_PROBLEM STATEMENT_
Among the lines of data below, reproduce only those from the one with "закупка передвижного транспорта для" through the one with "машин для транспортировки больного", exactly as they stand, both ends included.

-- RECORDS FOR THIS EXERCISE follows --

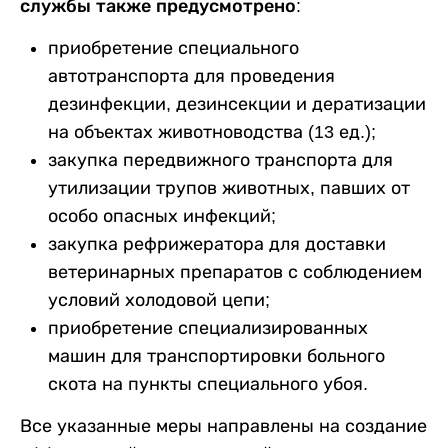
службы также предусмотрено:
приобретение специального
автотранспорта для проведения
дезинфекции, дезинсекции и дератизации
на объектах животноводства (13 ед.);
закупка передвижного транспорта для
утилизации трупов животных, павших от
особо опасных инфекций;
закупка рефрижератора для доставки
ветеринарных препаратов с соблюдением
условий холодовой цепи;
приобретение специализированных
машин для транспортировки больного
скота на пункты специального убоя.
Все указанные меры направлены на создание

-- RECORDS FOR THIS EXERCISE concluded --

_SOLUTION FOR THIS TASK_
закупка передвижного транспорта для
утилизации трупов животных, павших от
особо опасных инфекций;
закупка рефрижератора для доставки
ветеринарных препаратов с соблюдением
условий холодовой цепи;
приобретение специализированных
машин для транспортировки больного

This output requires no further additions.